Violentava la moglie e la pestava per non farla dormire
Condanna a sei anni per padre-padrone denunciato dal figlio dodicenne
Un ragazzo-coraggio a Novellara

26/12/2021 – Pugni, schiaffi e calci in piena notte per impdirle di dormire. Un escalation violenze subite nel silenzio er diversi anni da una casalinga 35enne. Ma a mettere la parola fine a quel calvario ci aveva pensato il figlio di 12 anni che, di fronte all’ultimo atto di crudele violenza, aveva chiamato il 112 chiedendo aiuto ai carabinieri per la mamma picchiata dal padre. Era l’agosto del 2019: grazie al coraggio del ragazzino i carabinieri di Novellara hanno potuto portare alla luce una vicenda aberrante di violenza domestica, che si è conclusa con l’arresto dell’uomo, uno straniero di 42 anni, chiesto dalla Procura e deciso dal Gip di Reggio Emilia sulla base del rapporto degli stessi carabinieri.

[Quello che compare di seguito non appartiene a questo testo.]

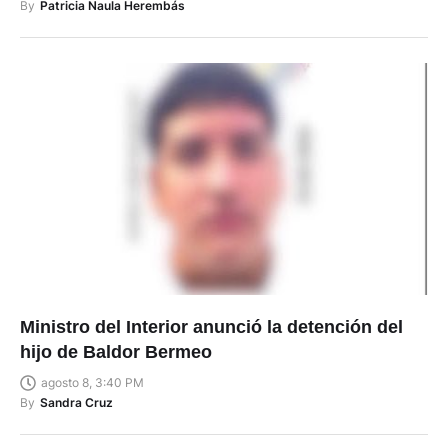
By
Patricia Naula Herembás
Ministro del Interior anunció la detención del
hijo de Baldor Bermeo
agosto 8, 3:40 PM
By
Sandra Cruz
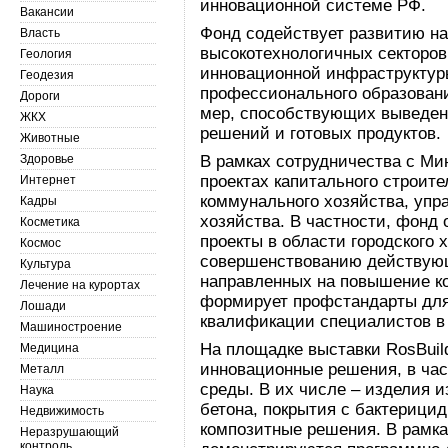
инновационной системе РФ.
Вакансии
Фонд содействует развитию на
Власть
высокотехнологичных секторов
Геология
инновационной инфраструктуры
Геодезия
профессионального образован
Дороги
мер, способствующих выведен
ЖКХ
решений и готовых продуктов.
Животные
Здоровье
В рамках сотрудничества с Ми
проектах капитального строит
Интернет
коммунального хозяйства, упр
Кадры
хозяйства. В частности, фонд
Косметика
проекты в области городского 
Космос
совершенствованию действующ
Культура
направленных на повышение к
Лечение на курортах
формирует профстандарты для
Лошади
квалификации специалистов в 
Машиностроение
На площадке выставки RosBuil
Медицина
инновационные решения, в час
Металл
среды. В их числе – изделия и
Наука
бетона, покрытия с бактериц
Недвижимость
композитные решения. В рамка
Неразрушающий
контроль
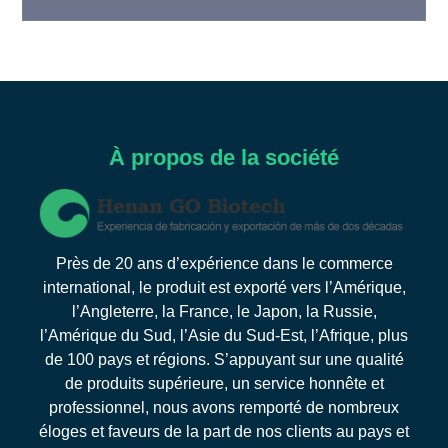
À propos de la société
Près de 20 ans d’expérience dans le commerce
international, le produit est exporté vers l’Amérique,
l’Angleterre, la France, le Japon, la Russie,
l’Amérique du Sud, l’Asie du Sud-Est, l’Afrique, plus
de 100 pays et régions. S’appuyant sur une qualité
de produits supérieure, un service honnête et
professionnel, nous avons remporté de nombreux
éloges et faveurs de la part de nos clients au pays et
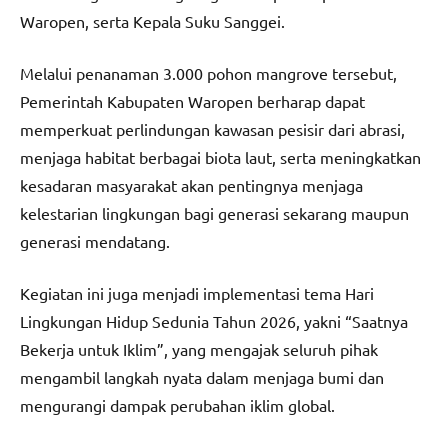
Waropen, serta Kepala Suku Sanggei.
Melalui penanaman 3.000 pohon mangrove tersebut,
Pemerintah Kabupaten Waropen berharap dapat
memperkuat perlindungan kawasan pesisir dari abrasi,
menjaga habitat berbagai biota laut, serta meningkatkan
kesadaran masyarakat akan pentingnya menjaga
kelestarian lingkungan bagi generasi sekarang maupun
generasi mendatang.
Kegiatan ini juga menjadi implementasi tema Hari
Lingkungan Hidup Sedunia Tahun 2026, yakni “Saatnya
Bekerja untuk Iklim”, yang mengajak seluruh pihak
mengambil langkah nyata dalam menjaga bumi dan
mengurangi dampak perubahan iklim global.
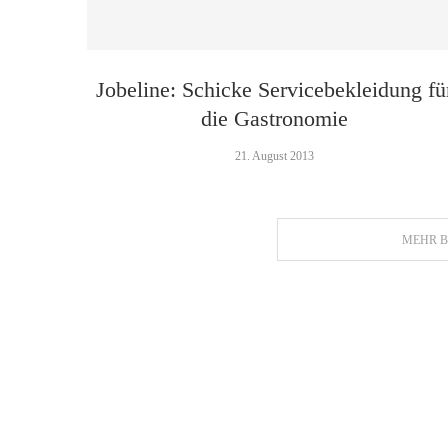
Jobeline: Schicke Servicebekleidung fü
die Gastronomie
21. August 2013
MEHR B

Quindi l’iter processuale con il Tribunale di Reggio Emilia che ha condannato il padre violento a 6 anni di reclusione per maltrattamenti i famiglia, lesioni personali e violenza sessuale, con la misura di sicurezza dell’espulsione dal territorio nazionale. l’espulsione dal territorio nazionale. La condanna confermata in appello e divenuta esecutiva in novembre, ha visto l’Ufficio Esecuzioni Penali della Procura reggiana emettere l’ordine di carcerazione, trasmesso per l’esecuzione ai carabinieri di Novellara che ricevuto il provvedimento vi davano esecuzione arrestando l’uomo e traducendolo in carcere . Il 42enne, che già espiava la pena in regime di arresti domiciliari dal 25 ottobre 2019, dovrà restare in carcere per quasi 4 anni, sino al 16 ottobre 2025.

Le indagini rivelarono come l’uomo, dal 2013, sottoponeva a costanti vessazioni fisiche e morali la moglie sistematicamente insultata, minacciata anche mostrandole un ascia, colpita con pugni, schiaffi e calci anche di notte per impedirle di prendere sonno.

Nell’ultimo episodio di fine agosto 2019, portato alla luce grazie al coraggio del figlio dodicenne, il marito aveva preso a schiaffi e pugni la moglie provocandole varie lesioni, sino a cosgringerla con la violenza a subire rapporti sessuali completi. Vessazioni fisiche e morali anche nei confronti dello stesso figlio minore costretto ad assistere alle botte subite dalla madre e sottoposto lui stesso a violenze.